AIM OF THE EXERCISE>
Beginning with the line that contains "doświadczeń edu" and concluding with the final line of the listing below, output each line exactly, and only those lines.
MATERIAL TO PROCESS Block Start
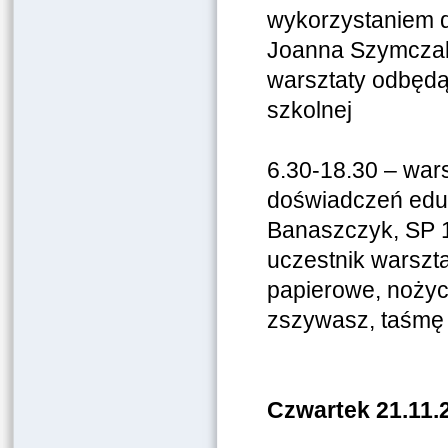
wykorzystaniem d
Joanna Szymczak 
warsztaty odbędą
szkolnej
6.30-18.30 – war
doświadczeń edu
Banaszczyk, SP 13
uczestnik warszta
papierowe, nożycz
zszywasz, taśmę 
Czwartek 21.11.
MATERIAL TO PROCESS Block End
THE ANSWER>
doświadczeń edu
Banaszczyk, SP 13
uczestnik warszta
papierowe, nożycz
zszywasz, taśmę 
Czwartek 21.11.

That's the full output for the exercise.